Adz-Dzahabi melakukan perjalanan di kota-kota negeri Syam pada tahun 693 H, dengan melewati kota-kota yang paling terkenal, yaitu Ba’albek, Halab, Himsh, Hamah, Tripoli, Karak, Ma’arrah, Basra, Nabulus, Ramallah, Al Quds (Jerusalem), dan Tabuk.
Dia mendengar dan belajar kepada beberapa orang syaikh yang hidup pada masa itu, diantaranya Al Muwaffiq An-Nashibi (W. 695 H). 
Dia juga melakukan perjalanan ke Mesir pada tahun 695 H dengan melewati Palestina. Kemudian melakukan perjalanan ke Iskandariyah (Alexandria) dan Bilbis, lalu belajar kepada beberapa orang syaikh disana, seperti Jamaludin Abu Al Abbas Ahmad bin Muhammad bin Abdullah Al Halabi, yang terkenal dengan sebutan Ibnu Azh-Zhahiri (W. 696 H).
Dia juga melakukan perjalanan untuk menunaikan ibadah haji pada tahun 698 H, dan di sana dia belajar dengan cara sima’ikepada beberapa orang syaikh di Makkah, Madinah, Arafah, dan Mina. Di antara mereka adalah Syaikh Dar Al Hadits di Madrasah Al Mustanshiriyah, yaitu Al Alim Al Musnid Abu Abdillah Muhammad bin Abdul Muhsin, yang terkenal dengan sebutan Ibnu Al Kharrath Al Hanbali (W. 748 H).

Guru-Gurunya

Imam Az-Zahabi menuntut ilmu sejak usia dini dan ketika berusia 18 tahun menekankan perhatian pada dua bidang ilmu iaitu ilmu-ilmu al-Quran dan Hadis. Beliau menempuh perjalanan yang jauh dalam mencari ilmu ke Syria, Mesir dan Hijaz (Makkah dan Madinah). Beliau mengambil ilmu dari para ulama di negeri-negeri tersebut.
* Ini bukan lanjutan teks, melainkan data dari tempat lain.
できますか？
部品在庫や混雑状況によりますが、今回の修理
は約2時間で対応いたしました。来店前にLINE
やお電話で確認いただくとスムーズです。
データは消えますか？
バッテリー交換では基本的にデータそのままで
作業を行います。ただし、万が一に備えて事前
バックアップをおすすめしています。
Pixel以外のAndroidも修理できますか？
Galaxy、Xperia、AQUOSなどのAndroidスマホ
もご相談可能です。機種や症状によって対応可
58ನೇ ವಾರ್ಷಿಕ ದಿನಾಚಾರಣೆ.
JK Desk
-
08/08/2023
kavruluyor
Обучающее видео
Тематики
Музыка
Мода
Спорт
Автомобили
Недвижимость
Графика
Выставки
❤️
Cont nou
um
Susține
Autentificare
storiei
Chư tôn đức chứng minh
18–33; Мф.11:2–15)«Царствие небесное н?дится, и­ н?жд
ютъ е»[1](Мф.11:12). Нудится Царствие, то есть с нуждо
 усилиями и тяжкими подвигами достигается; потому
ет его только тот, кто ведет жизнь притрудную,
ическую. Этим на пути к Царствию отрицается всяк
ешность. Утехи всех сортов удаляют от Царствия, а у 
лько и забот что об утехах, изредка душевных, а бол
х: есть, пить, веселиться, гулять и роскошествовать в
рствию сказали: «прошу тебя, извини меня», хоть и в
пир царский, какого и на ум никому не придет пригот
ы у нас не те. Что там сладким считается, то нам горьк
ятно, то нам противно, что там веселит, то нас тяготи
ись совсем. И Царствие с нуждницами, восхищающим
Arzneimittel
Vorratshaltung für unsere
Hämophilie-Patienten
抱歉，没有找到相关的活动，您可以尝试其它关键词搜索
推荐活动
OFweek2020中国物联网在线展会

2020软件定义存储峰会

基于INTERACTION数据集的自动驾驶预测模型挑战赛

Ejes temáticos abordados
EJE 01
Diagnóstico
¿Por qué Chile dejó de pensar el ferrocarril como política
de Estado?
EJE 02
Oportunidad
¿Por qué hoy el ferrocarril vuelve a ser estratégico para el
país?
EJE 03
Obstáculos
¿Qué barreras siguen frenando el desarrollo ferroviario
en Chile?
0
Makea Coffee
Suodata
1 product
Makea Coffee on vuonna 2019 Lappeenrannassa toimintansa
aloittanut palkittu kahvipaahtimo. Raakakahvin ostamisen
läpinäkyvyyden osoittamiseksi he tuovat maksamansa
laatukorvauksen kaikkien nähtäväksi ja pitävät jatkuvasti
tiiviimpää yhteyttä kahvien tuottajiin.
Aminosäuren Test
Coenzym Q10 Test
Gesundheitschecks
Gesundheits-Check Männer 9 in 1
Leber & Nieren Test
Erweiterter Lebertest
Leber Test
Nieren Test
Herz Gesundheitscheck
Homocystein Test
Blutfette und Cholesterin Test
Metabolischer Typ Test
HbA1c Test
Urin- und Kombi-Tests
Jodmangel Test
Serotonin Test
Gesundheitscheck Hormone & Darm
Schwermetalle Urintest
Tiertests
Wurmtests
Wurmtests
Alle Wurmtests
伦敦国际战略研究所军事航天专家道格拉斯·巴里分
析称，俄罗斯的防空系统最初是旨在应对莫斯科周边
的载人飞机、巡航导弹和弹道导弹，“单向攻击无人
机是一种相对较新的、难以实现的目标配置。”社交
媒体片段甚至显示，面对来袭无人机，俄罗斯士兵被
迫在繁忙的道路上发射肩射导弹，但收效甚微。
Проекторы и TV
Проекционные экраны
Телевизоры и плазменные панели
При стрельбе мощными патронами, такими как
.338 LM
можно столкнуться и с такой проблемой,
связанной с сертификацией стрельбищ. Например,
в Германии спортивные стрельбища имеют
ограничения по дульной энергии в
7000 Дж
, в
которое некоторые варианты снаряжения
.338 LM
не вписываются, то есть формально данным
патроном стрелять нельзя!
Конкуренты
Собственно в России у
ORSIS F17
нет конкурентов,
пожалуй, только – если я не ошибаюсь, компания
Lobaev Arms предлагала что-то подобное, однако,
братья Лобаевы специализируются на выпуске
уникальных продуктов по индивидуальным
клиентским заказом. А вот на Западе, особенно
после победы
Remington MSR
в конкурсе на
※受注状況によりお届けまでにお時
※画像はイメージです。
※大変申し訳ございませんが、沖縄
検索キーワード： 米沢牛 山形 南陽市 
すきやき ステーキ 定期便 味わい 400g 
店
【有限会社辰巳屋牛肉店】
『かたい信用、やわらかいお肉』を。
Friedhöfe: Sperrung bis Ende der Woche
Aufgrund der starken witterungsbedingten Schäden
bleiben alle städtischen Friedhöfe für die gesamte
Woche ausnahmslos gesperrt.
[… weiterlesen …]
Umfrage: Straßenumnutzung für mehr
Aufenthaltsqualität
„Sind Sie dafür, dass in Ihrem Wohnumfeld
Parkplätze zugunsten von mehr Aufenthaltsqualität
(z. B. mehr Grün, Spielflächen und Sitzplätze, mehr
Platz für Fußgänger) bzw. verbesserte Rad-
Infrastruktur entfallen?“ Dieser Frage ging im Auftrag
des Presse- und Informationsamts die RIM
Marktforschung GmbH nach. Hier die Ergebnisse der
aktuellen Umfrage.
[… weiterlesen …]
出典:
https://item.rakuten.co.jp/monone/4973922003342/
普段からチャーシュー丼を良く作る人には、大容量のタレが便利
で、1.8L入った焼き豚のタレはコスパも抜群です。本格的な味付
Di antara para ulama yang menjadi guru-guru beliau ialah:

1. Ibnu Taimiyah
Yang beliau letakkan namannya paling awal di deretan guru-guru yang memberikan ijazah pada beliau dalam kitabnya, Mu’jam asy-Syuyukh. Beliau begitu mengagumi Ibnu Taimiyah dengan mengatakan, “Dia lebih agung jika aku yang menyifatinya. Seandainya aku bersumpah di antara rukun dan maqam maka sungguh aku akan bersumpah bahwa mataku belum pernah melihat yang semisalnya. Tidak, demi Allah, bahkan dia sendiri belum pernah melihat yang semisalnya dalam hal keilmuan.” (Raddul Wafir , hal. 35)

2. al-Hafiz Jamaluddin Yusuf bin Abdurrahman al-Mizzi
Yang dikatakan oleh beliau, “Dia adalah sandaran kami jika kami menemui masalah-masalah yang musykil.” (ad-Durar al-Kaminah,V:235)

3. Al-Hafiz Alamuddin Abdul Qasim bin Muhammad al-Birzali
Yang menyemangati beliau dalam belajar ilmu hadits, beliau mengatakan tentangnya: “Dialah yang menjadikanku mencintai ilmu hadits.” (ad-Durar al-Kaminah, III:323)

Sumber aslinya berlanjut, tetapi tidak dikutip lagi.